To do:
Make an exact copy of the whole listing, but leave its pictures out.
____
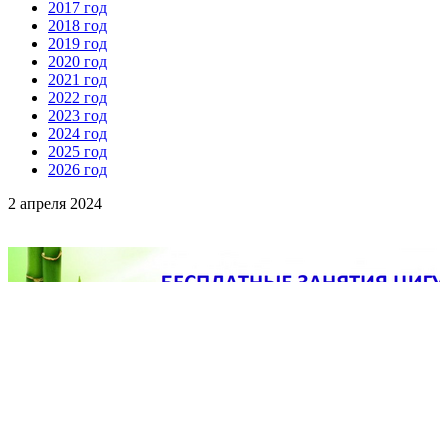
2017 год
2018 год
2019 год
2020 год
2021 год
2022 год
2023 год
2024 год
2025 год
2026 год
2 апреля 2024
____
Solution for this problem:
2017 год
2018 год
2019 год
2020 год
2021 год
2022 год
2023 год
2024 год
2025 год
2026 год
2 апреля 2024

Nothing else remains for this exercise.